IntelLabs / ParallelAccelerator.jl

The ParallelAccelerator package, part of the High Performance Scripting project at Intel Labs
BSD 2-Clause "Simplified" License
294 stars 32 forks source link

RWS wrong for HPAT kmeans #120

Closed ehsantn closed 7 years ago

ehsantn commented 7 years ago

RWS is wrong for HPAT kmeans example.
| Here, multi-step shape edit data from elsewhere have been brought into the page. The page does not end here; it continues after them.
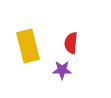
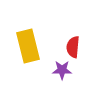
red semicircle: moved 2 px right, 4 px down
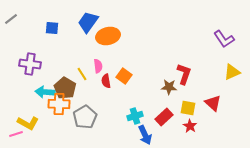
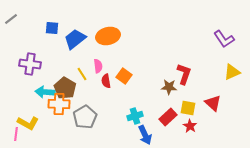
blue trapezoid: moved 13 px left, 17 px down; rotated 15 degrees clockwise
red rectangle: moved 4 px right
pink line: rotated 64 degrees counterclockwise
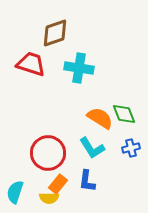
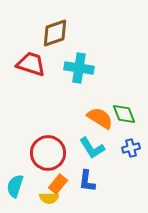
cyan semicircle: moved 6 px up
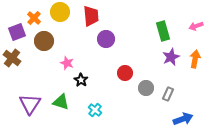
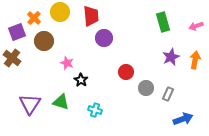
green rectangle: moved 9 px up
purple circle: moved 2 px left, 1 px up
orange arrow: moved 1 px down
red circle: moved 1 px right, 1 px up
cyan cross: rotated 24 degrees counterclockwise
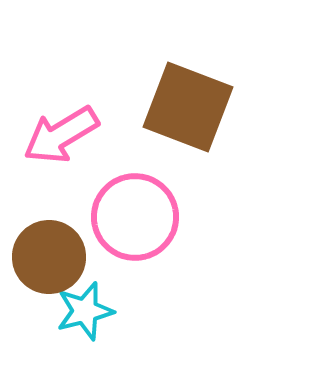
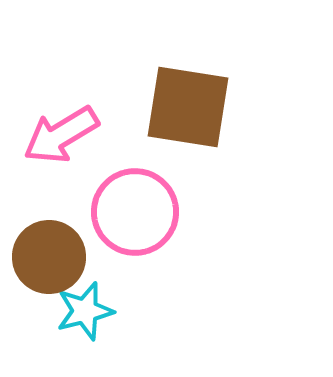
brown square: rotated 12 degrees counterclockwise
pink circle: moved 5 px up
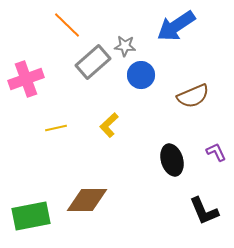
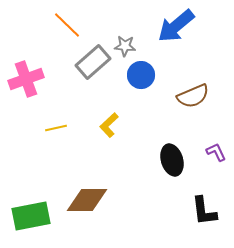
blue arrow: rotated 6 degrees counterclockwise
black L-shape: rotated 16 degrees clockwise
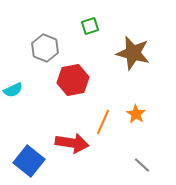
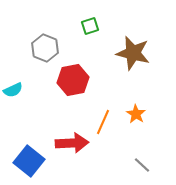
red arrow: rotated 12 degrees counterclockwise
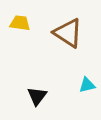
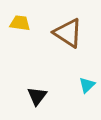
cyan triangle: rotated 30 degrees counterclockwise
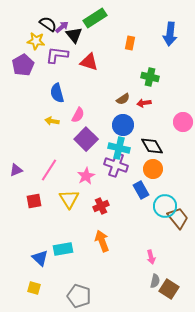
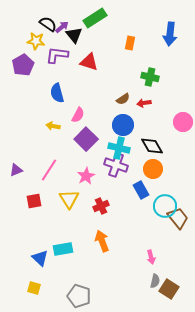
yellow arrow: moved 1 px right, 5 px down
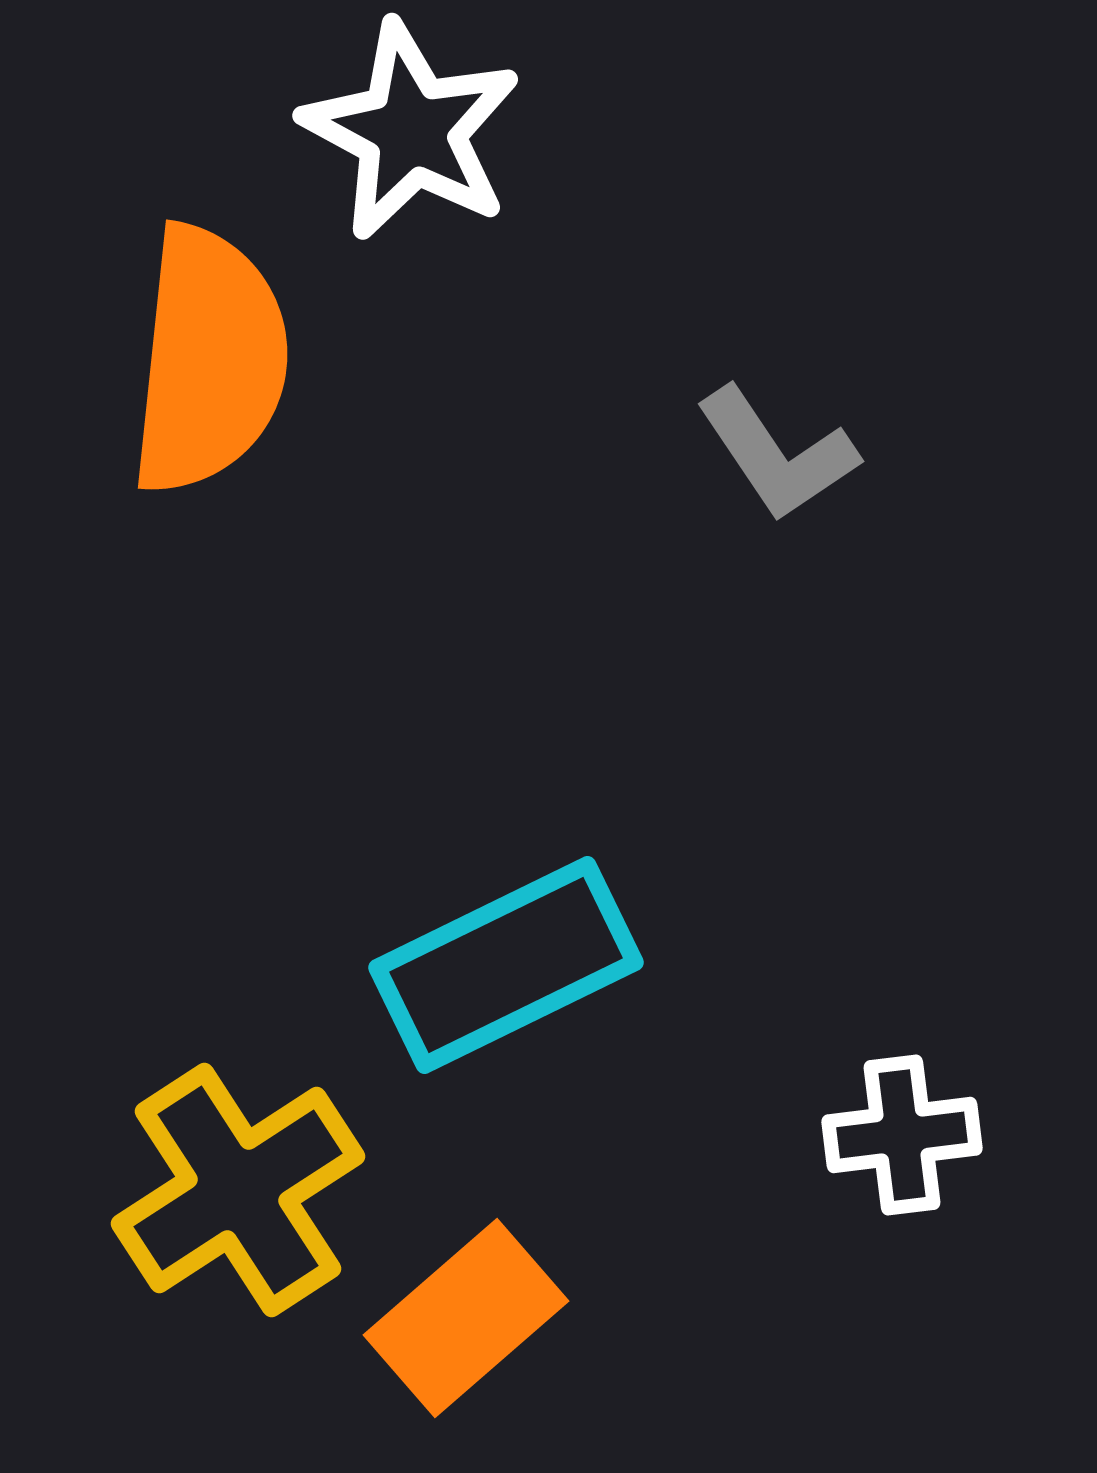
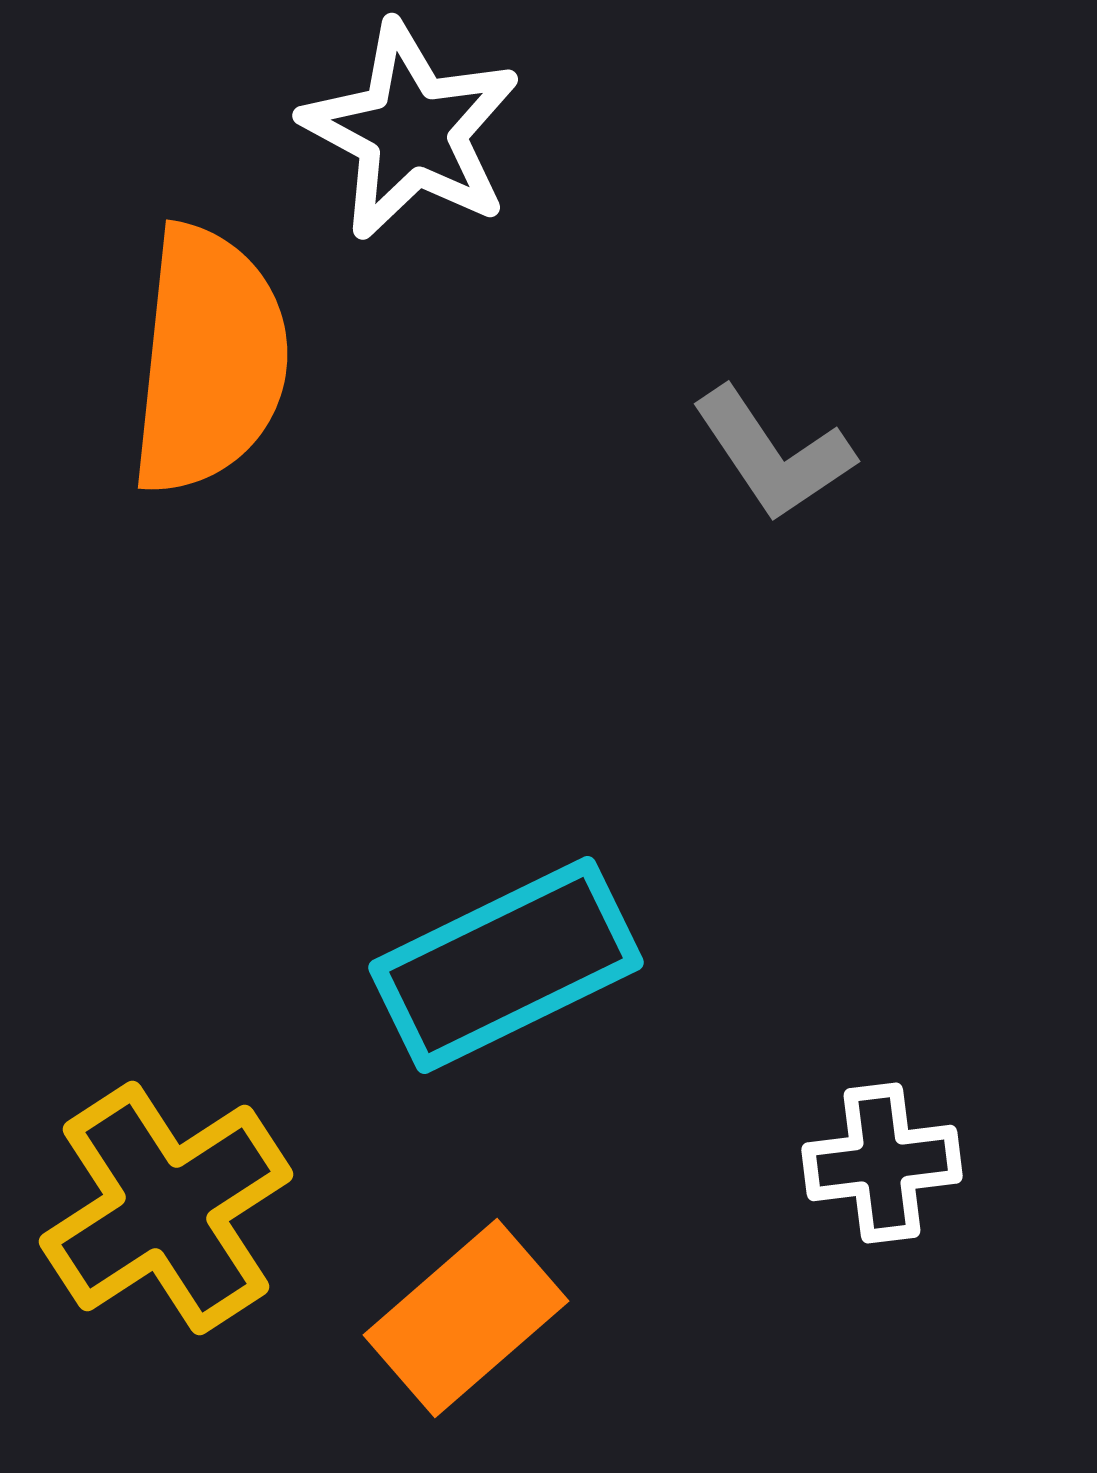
gray L-shape: moved 4 px left
white cross: moved 20 px left, 28 px down
yellow cross: moved 72 px left, 18 px down
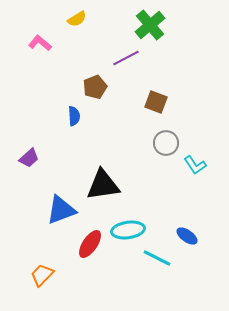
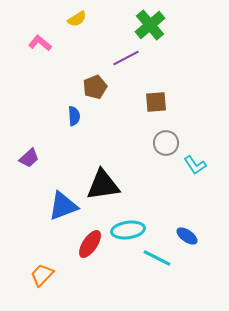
brown square: rotated 25 degrees counterclockwise
blue triangle: moved 2 px right, 4 px up
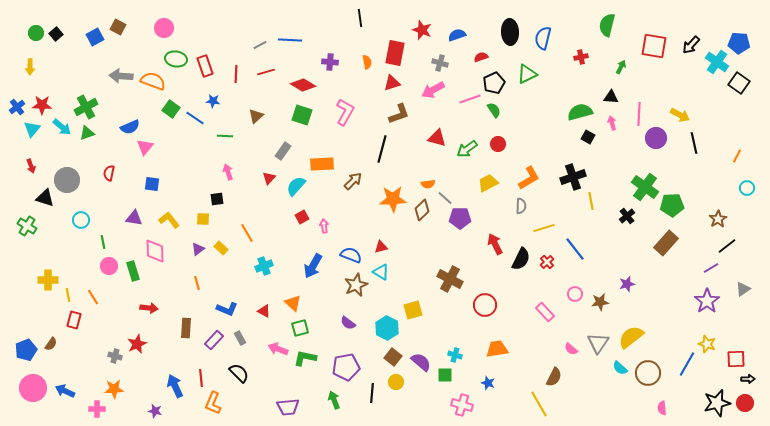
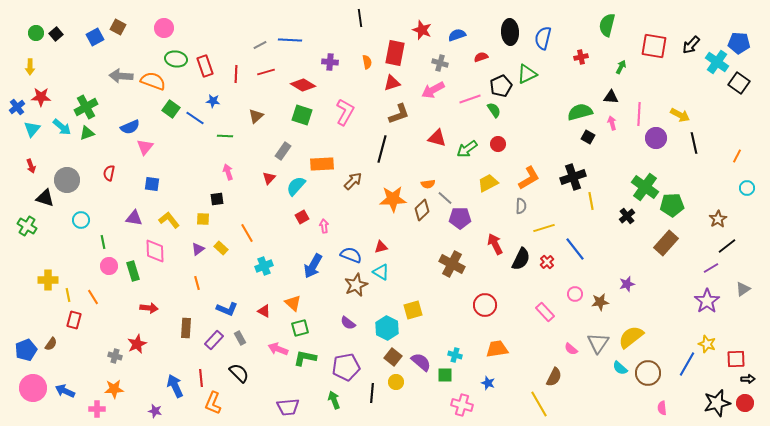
black pentagon at (494, 83): moved 7 px right, 3 px down
red star at (42, 105): moved 1 px left, 8 px up
brown cross at (450, 279): moved 2 px right, 15 px up
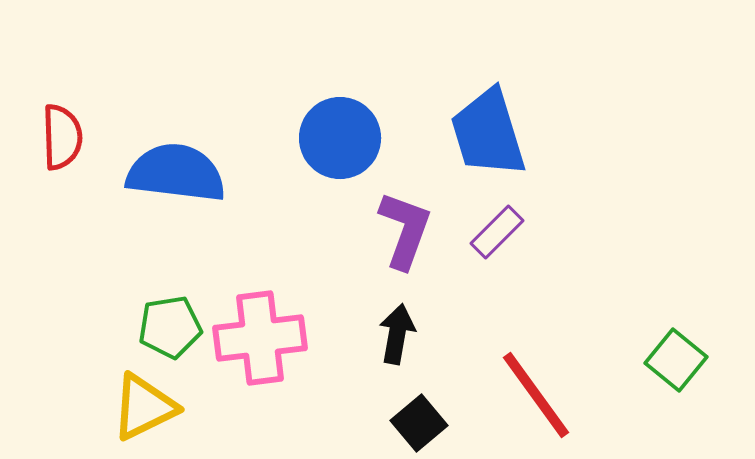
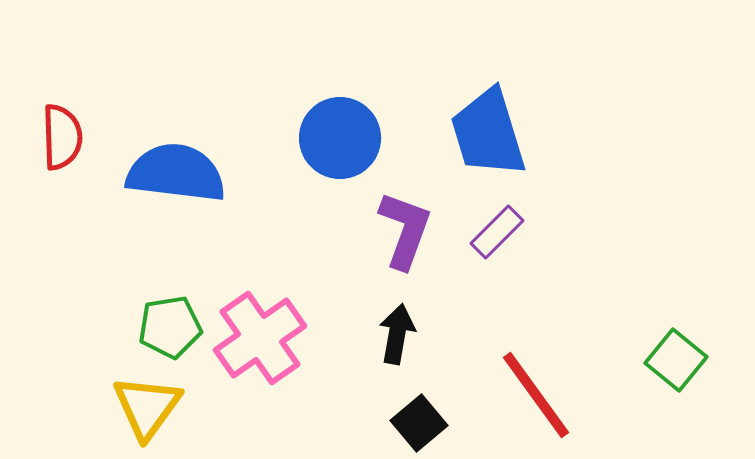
pink cross: rotated 28 degrees counterclockwise
yellow triangle: moved 3 px right; rotated 28 degrees counterclockwise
The first parfor inside the first big parfor is below. instead of _57, the index is _38 in RWS. Follow up on #116.

PIR Body: 
    _52 = (Base.unsafe_arrayref)(_5::Array{Float64,2},_57::Int64,_42)::Float64
    _56 = (Base.unsafe_arrayref)(_9::Array{Float64,2},_57::Int64,_48)::Float64
    SSAValue(21) = (Core.Intrinsics.sub_float)(_52,_56)::Float64
    SSAValue(22) = (Core.Intrinsics.box)(Float64,SSAValue(21))::Float64
    _59 = SSAValue(22)
    _60 = _59::Float64
    SSAValue(23) = (Core.Intrinsics.checked_trunc_sint)(Int32,2)::Int32
    SSAValue(24) = (Core.Intrinsics.box)(Int32,SSAValue(23))::Int32
    SSAValue(25) = (Core.Intrinsics.powi_llvm)(_60,SSAValue(24))::Float64
    SSAValue(26) = (Core.Intrinsics.box)(Float64,SSAValue(25))::Float64
    _61 = SSAValue(26)
    _62 = _61::Float64
    SSAValue(27) = (Core.Intrinsics.add_float)(_63,_62)::Float64
    SSAValue(28) = (Core.Intrinsics.box)(Float64,SSAValue(27))::Float64
    _63 = SSAValue(28)
Loop Nests: 
    ParallelAccelerator.ParallelIR.PIRLoopNest(:(_57::Int64),1,:(_58::Int64),1)
Reductions: 
    ParallelAccelerator.ParallelIR.PIRReduction(:(_63::Float64),0.0,ParallelAccelerator.ParallelIR.DelayedFunc(ParallelAccelerator.ParallelIR.reductionReplaceDict,Any[Any[:(SSAValue(27) = (Core.Intrinsics.add_float)(_63,_62)::Float64),:(SSAValue(28) = (Core.Intrinsics.box)(Float64,SSAValue(27))::Float64),:(_63 = SSAValue(28))],:(_63),:(_62)]))
Poststatements: 
    0    
))
DrTodd13 commented 7 years ago

I fixed this by not keeping rws around in the parfor but re-creating as needed. It is too complex trying to keep all this state in-sync.